Я замер на верхней ступени, позволяя им рассмотреть себя, впитать зрелище их гнева и милости, воплощённое в золоте и багрянце. И в наступившей, звенящей тишине началось движение. Не по команде, не по уговору — по единому, почти звериному инстинкту, что заставляет стаю склоняться перед вожаком. Воздух наполнился глухим шуршанием тяжёлых собольих шуб, шелестом парчи, тихим звоном панагий и золотых цепей. Словно подкошенные, самые могущественные люди государства — бояре, князья, святители церкви — начали оседать, сгибаться, ломаться в поясницах.

Это было похоже на медленную, страшную волну, прокатившуюся по толпе. Один за другим, ряд за рядом, они опускались на колени, а затем и вовсе падали ниц, распластываясь на холодных плитах крыльца. Горделивые головы, увенчанные бобровыми шапками, склонились до самой земли; седые бороды сметали пыль с отесанного камня. Даже Даниил, бледный как полотно, с исказившимся лицом, рухнул на колени вместе со всеми, упираясь в камень лбом в митрополичьем куколе. Передо мной простирался лишь пёстрый ковёр из меха, бархата, шёлка и унижения. Единственными, кто остался стоять, были я и мои безмолвные рынды.

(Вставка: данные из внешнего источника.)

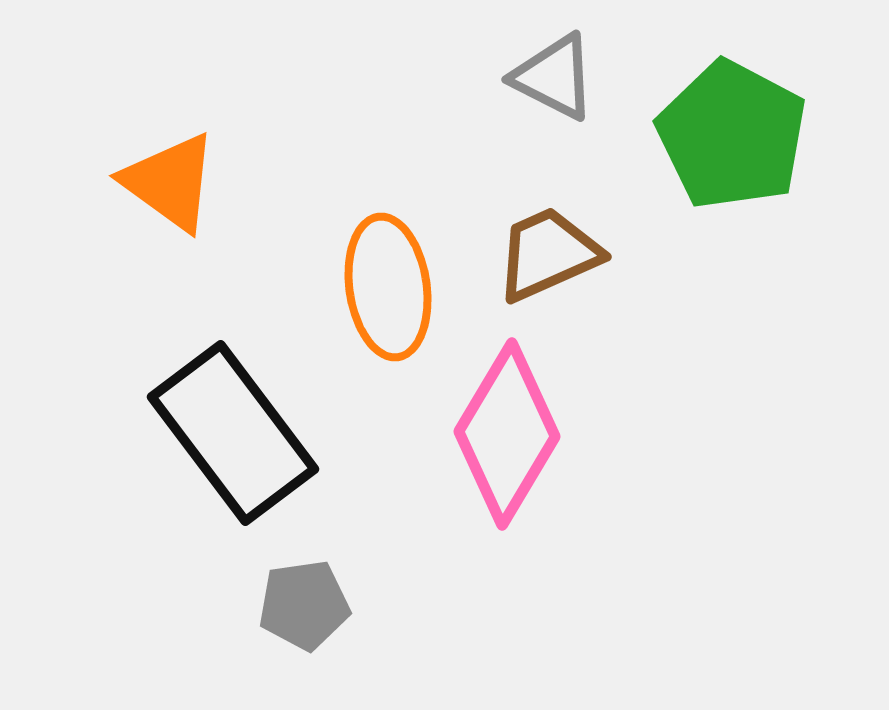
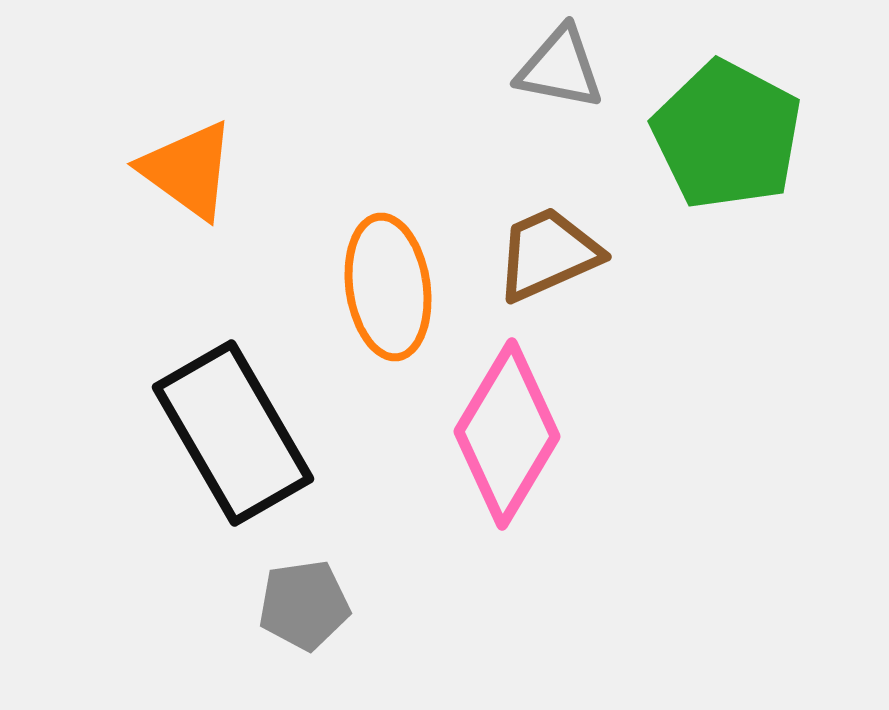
gray triangle: moved 6 px right, 9 px up; rotated 16 degrees counterclockwise
green pentagon: moved 5 px left
orange triangle: moved 18 px right, 12 px up
black rectangle: rotated 7 degrees clockwise
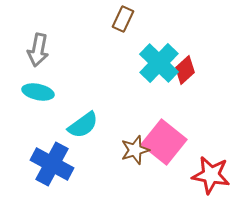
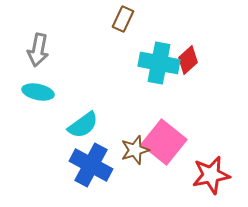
cyan cross: rotated 33 degrees counterclockwise
red diamond: moved 3 px right, 10 px up
blue cross: moved 39 px right, 1 px down
red star: rotated 21 degrees counterclockwise
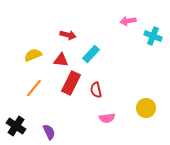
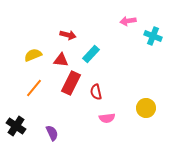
red semicircle: moved 2 px down
purple semicircle: moved 3 px right, 1 px down
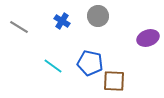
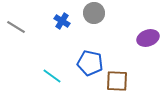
gray circle: moved 4 px left, 3 px up
gray line: moved 3 px left
cyan line: moved 1 px left, 10 px down
brown square: moved 3 px right
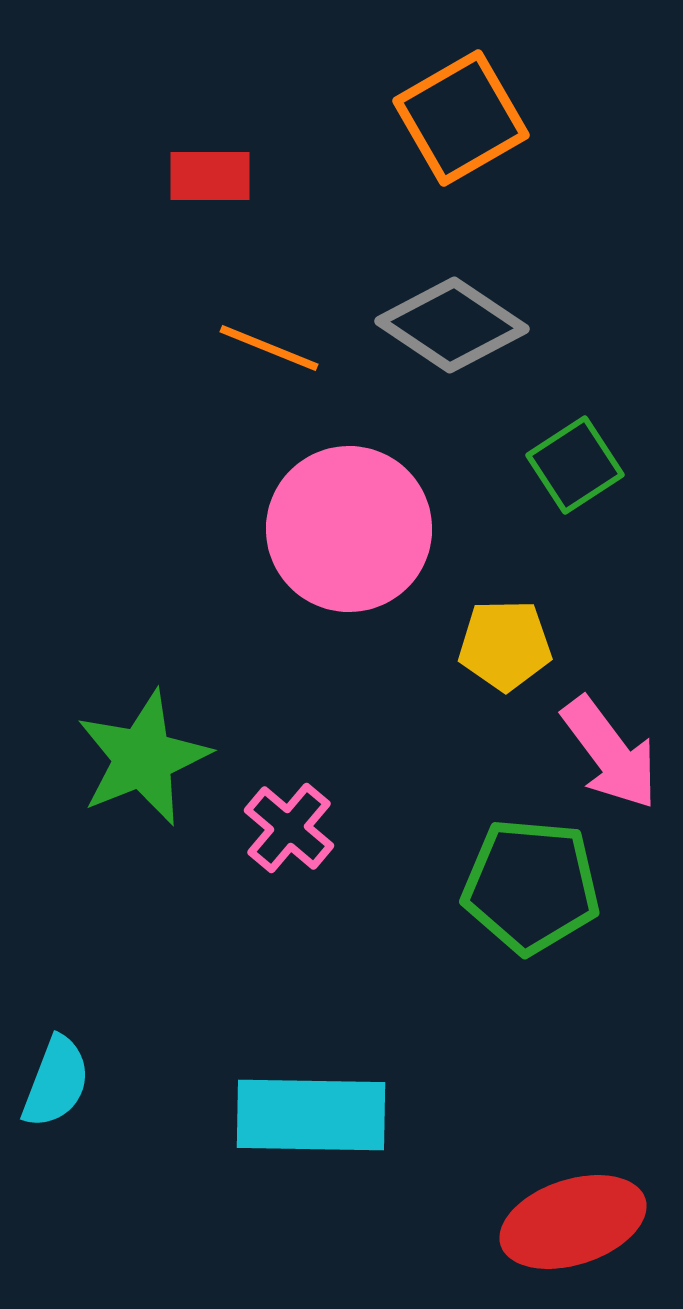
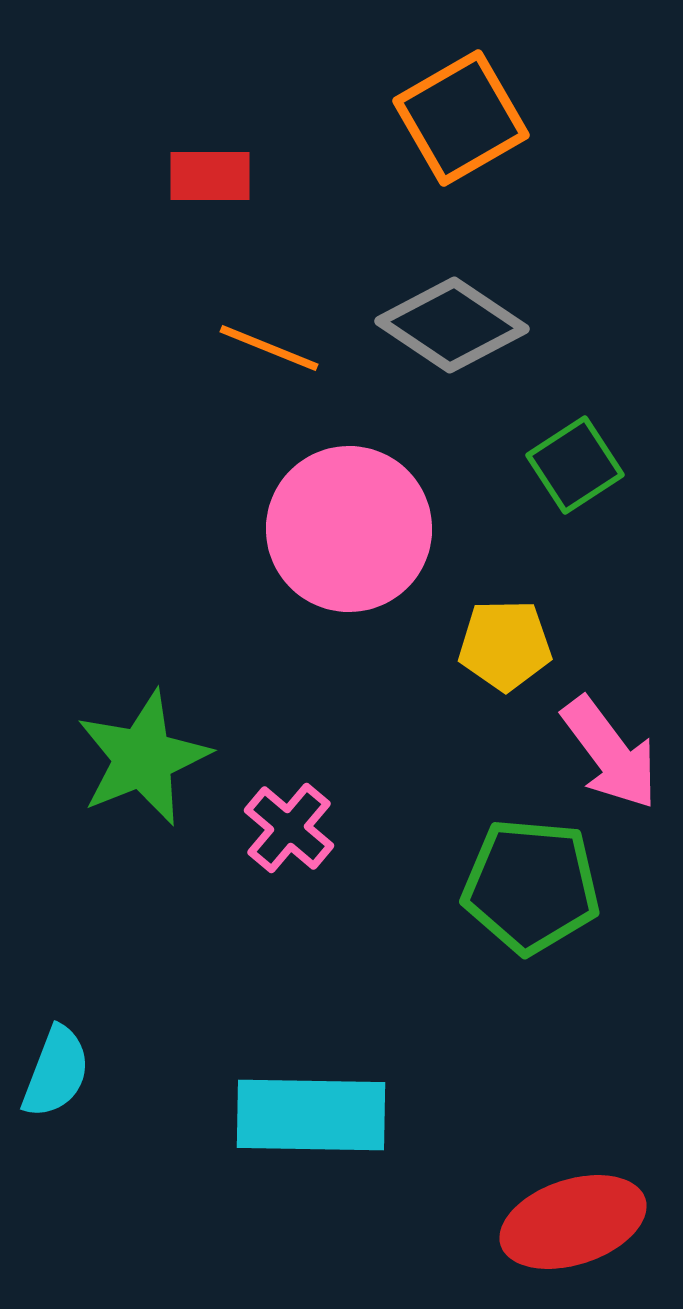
cyan semicircle: moved 10 px up
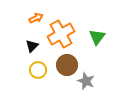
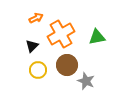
green triangle: rotated 42 degrees clockwise
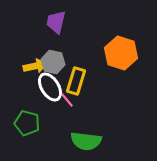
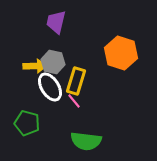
yellow arrow: rotated 10 degrees clockwise
pink line: moved 7 px right, 1 px down
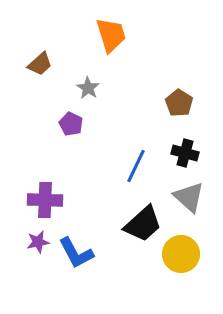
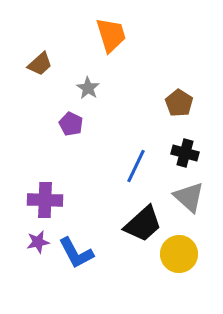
yellow circle: moved 2 px left
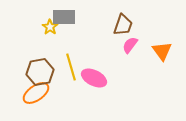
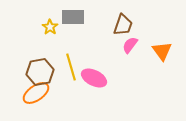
gray rectangle: moved 9 px right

Никак не прореагировав на коленопреклонённую толпу, я встал во главе этого молчаливого строя. По правую и левую руку от меня, чуть отступив назад, замерли три белых изваяния. Мстиславский, Бельский, Захарьин-Юрьев. Лица их были непроницаемы, как погребальные маски. Отсутствие четвёртого, Глинского, которого я сам же и сослал, теперь воспринималось не как случайность, а как грозное, зримое доказательство моей непреклонной воли.

Я не произнёс ни слова, лишь дождался пока шум встающих людей не прекратится и коротко, едва заметно кивнул в сторону жильцов, что застыли, как истуканы, у высоких створок дверей, ведущих на Красное крыльцо. Они поняли. С оглушительным, протяжным скрипом, от которого заложило уши, тяжёлые, окованные медью двери начали медленно отворяться, впуская в полумрак палат яркий, слепящий свет и гул голосов, доносившийся с площади.

И я шагнул в этот свет.

Соборная площадь была черна от народа. Тысячи, десятки тысяч людей заполнили всё пространство от Успенского собора до колокольни Ивана Великого. В тот миг, когда моя маленькая фигурка в сияющих на солнце золотых одеждах появилась на верхней площадке Красного крыльца, гул многотысячной толпы оборвался. Словно невидимый дирижёр одним взмахом своей палочки заставил умолкнуть этот гигантский, разношёрстный хор. Наступила тишина. Абсолютная, неестественная, давящая, в которой, казалось, можно было услышать, как оседает пыль на брусчатке.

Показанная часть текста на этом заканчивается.